Beneath this task are records; print exactly the stretch of them from the line with "sents a high" through the line with "Cedar Rapids, IA", both ends included.

═══

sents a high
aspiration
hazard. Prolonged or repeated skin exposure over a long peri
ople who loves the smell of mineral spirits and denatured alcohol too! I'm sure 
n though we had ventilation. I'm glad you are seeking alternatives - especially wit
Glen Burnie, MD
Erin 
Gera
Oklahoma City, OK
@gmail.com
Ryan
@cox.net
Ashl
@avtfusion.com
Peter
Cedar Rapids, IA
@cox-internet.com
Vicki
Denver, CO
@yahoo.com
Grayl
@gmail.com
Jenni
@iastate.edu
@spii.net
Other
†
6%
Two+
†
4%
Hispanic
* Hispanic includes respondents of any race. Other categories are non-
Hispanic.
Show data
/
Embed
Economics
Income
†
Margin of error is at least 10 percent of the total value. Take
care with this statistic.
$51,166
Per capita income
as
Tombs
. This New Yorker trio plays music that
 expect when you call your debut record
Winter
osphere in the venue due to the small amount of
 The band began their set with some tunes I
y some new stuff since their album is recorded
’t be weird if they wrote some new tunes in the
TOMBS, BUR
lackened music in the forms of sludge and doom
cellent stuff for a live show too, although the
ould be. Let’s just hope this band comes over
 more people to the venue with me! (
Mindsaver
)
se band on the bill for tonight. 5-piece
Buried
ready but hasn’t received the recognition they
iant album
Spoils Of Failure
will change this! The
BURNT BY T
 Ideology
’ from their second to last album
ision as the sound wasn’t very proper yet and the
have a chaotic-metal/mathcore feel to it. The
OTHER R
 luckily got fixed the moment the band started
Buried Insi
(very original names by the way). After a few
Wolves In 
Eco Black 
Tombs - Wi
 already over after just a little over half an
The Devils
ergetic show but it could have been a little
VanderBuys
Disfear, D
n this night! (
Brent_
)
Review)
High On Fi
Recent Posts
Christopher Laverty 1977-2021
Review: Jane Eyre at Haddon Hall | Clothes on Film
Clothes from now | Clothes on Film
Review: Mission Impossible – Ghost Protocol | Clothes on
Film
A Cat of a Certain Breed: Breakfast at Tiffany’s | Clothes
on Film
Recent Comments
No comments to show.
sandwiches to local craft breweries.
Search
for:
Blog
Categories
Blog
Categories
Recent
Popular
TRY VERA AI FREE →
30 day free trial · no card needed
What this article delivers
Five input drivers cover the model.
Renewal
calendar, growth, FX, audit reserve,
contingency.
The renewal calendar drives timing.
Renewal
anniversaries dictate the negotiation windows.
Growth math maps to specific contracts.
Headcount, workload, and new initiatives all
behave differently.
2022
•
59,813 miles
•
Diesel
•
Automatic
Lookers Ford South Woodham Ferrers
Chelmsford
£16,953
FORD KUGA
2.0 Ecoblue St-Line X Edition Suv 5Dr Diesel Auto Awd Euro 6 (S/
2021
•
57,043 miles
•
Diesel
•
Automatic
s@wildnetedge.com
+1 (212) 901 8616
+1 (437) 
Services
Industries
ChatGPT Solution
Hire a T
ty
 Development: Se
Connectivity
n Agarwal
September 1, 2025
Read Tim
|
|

═══

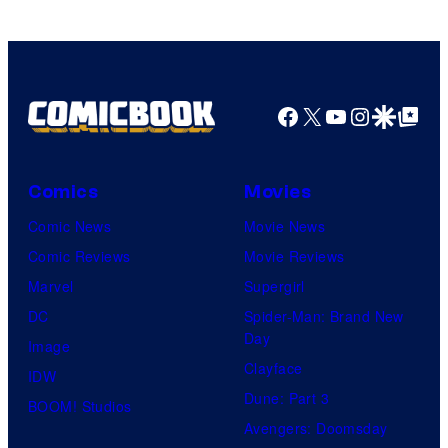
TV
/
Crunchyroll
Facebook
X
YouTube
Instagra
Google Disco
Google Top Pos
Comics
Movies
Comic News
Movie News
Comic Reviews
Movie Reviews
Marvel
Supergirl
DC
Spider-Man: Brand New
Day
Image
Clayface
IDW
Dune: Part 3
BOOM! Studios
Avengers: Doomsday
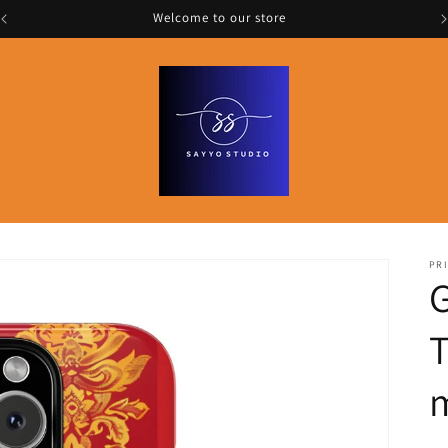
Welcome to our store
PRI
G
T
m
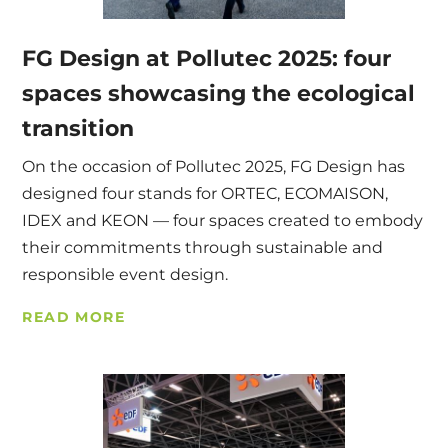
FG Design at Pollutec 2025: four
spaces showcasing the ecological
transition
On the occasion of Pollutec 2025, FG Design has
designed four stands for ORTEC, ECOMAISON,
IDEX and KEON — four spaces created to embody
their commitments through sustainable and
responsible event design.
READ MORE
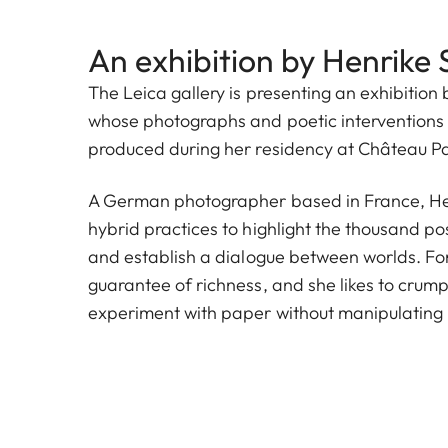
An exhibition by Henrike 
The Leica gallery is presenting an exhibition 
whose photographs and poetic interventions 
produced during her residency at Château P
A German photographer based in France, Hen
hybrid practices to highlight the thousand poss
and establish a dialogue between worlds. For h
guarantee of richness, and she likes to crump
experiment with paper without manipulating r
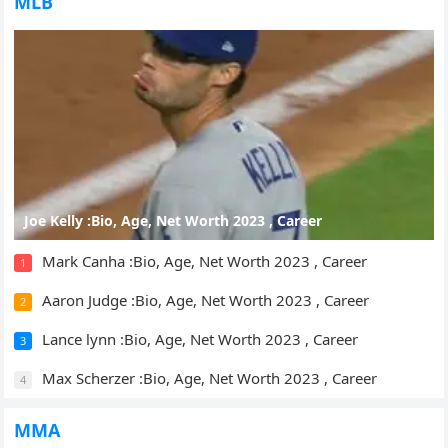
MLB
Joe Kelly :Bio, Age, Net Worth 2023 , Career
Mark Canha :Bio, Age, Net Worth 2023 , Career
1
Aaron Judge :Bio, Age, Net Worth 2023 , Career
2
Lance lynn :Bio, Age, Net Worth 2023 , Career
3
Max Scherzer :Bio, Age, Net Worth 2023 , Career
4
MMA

═══

**PROBLEM SOLUTION**:
sents a high
aspiration
hazard. Prolonged or repeated skin exposure over a long peri
ople who loves the smell of mineral spirits and denatured alcohol too! I'm sure 
n though we had ventilation. I'm glad you are seeking alternatives - especially wit
Glen Burnie, MD
Erin 
Gera
Oklahoma City, OK
@gmail.com
Ryan
@cox.net
Ashl
@avtfusion.com
Peter
Cedar Rapids, IA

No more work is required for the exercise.